We all know that Netflix Instant Watch isn't home to the greatest films. Every now and then you come across a gem or an old classic - but for the most part, Netflix ensures that your Instant Queue is filled with average, mediocre, take-it-or-leave-it movies.
Warrior, I was expecting the knock-off UFC version of The Fighter or The Wrestler. Even after glancing at the very favorable reviews on Rotten Tomatoes during the opening credits, I was still skeptical.
Color me surprised. To quote director Gavin O'Connor, Warrior is "not a fight movie" - not entirely. Its tremendous depth makes it every bit as good as the above films; in fact, it's one of the best I've seen in years.

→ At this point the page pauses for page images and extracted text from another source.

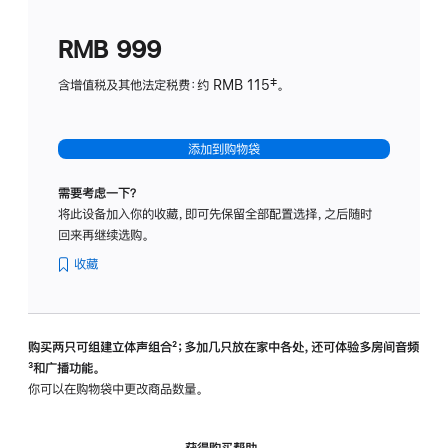
划
(适
RMB 999
用
于
含增值税及其他法定税费：约 RMB 115‡。
HomeP
mini)
添加到购物袋
需要考虑一下？
将此设备加入你的收藏，即可先保留全部配置选择，之后随时
回来再继续选购。
收藏
购买两只可组建立体声组合
脚
²；多加几只放在家中各处，还可体验多‍房‍间音频
脚
³和广播功能。
注
注
你可以在购物袋中更改商品数量。
获得购买帮助，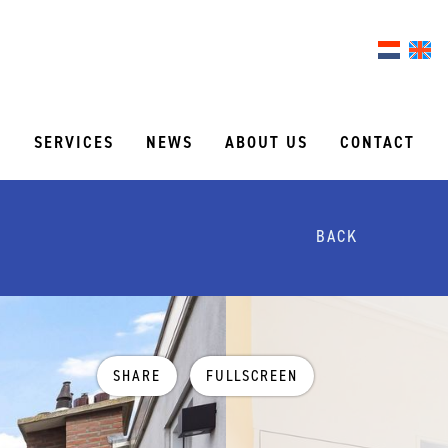
S
SERVICES
NEWS
ABOUT US
CONTACT
BACK
SHARE
FULLSCREEN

The opening frames - an image of rosary beads dangling from a rear view mirror - sets the stage for our introduction to Paddy Conlon (Nick Nolte), a former boxer and alcoholic that, in his effort to stay on the wagon, listens to an audio book of Melville's American classic Moby Dick while traveling to and from a local church in a gray, unremarkable town. (This isn't the only literary reference in the film - we see a framed photo of Nietzsche up on a trainer's wall, and books by Hemingway on Paddy's shelf.) Paddy's return home one evening is interrupted by a surprise visitor - his estranged son, Tommy (Tom Hardy), who has a brown bag full of liquor, a pocket full of pills, and some questions for his father.
We learn that Tommy, an ex-Marine, had been with his mother - Paddy's ex-wife - when she died a painful death. "You could've heard about her coughing up blood in a shit box with no heat. Having me rub her down with holy water, because she didn't have no insurance. All the while waiting for your pal Jesus to save her."
This tense first scene sets the stage for Warrior. The acting is solid and moving, the writing understated and elegant, and the direction masterful. Most importantly, the feeling is drilled into the audience earlier on that there is a lot more to this story than meets the eye.
But there is a current of drama that subtly rises beneath all of the action. Brendan faces off with his father in his family's backyard, also apparently for the first time in years, and spurns his attempt at affection and conversation; Tommy converses with a fallen Marine's wife, and tries to bury an act of bravery that he knows involves his own cowardice; and after being mocked and yelled at by his son, Paddy relapses in a hotel room.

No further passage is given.